An example which we can all understand is light (which is a high frequency electromagnetic wave). Light passes through glass quite readily, just as lower frequency (800 MHz cell phone) passes through rubber and plastic.

In reply to a later post, while touching the antenna with your finger attenuates the signal by some small amount, that is not the source of iPhone 4's trouble. The issue is that your finger (which is a mediocre conductor) shorts the two antennas (Wifi, 2.4 GHz and Cell Phone, 800-900 MHz) together by some margin. This effectively makes the antenna longer, and thus for a lower, sub-optimal frequency band.

By ghost03 on 7/19/2010 10:56:52 AM , Rating: 2
Opps, otis beat me to the iPhone 4 antenna issues.
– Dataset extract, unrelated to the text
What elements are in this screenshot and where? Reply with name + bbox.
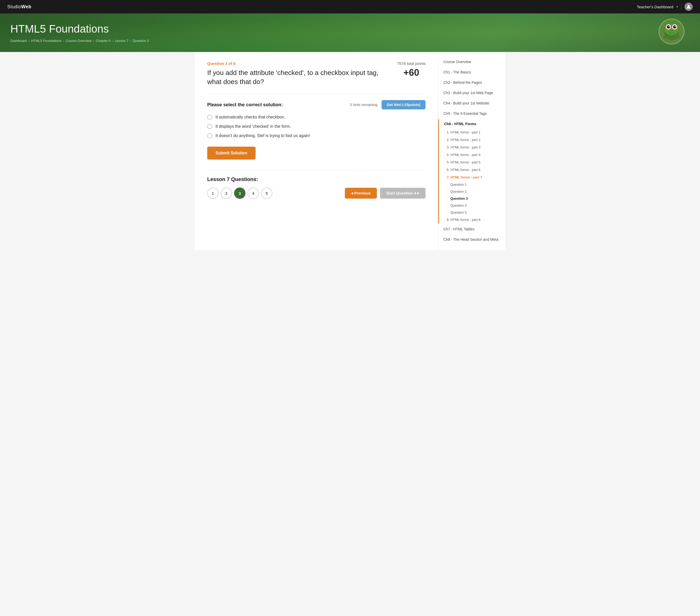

I'm not sure I agree with your reasoning that the shell is responsible for inferior 3gs performance, however. The shell is very thin and only occupies a small fraction of the antenna's near field. Certainly some very small attenuation would be present, but likely not enough to account for the [optimal] difference in signal performance between the two phones.

The internal antenna is a planar multi path antenna, designed to cover lots of different frequencies in very little space. It's simply inferior to bigger, dedicated antennas.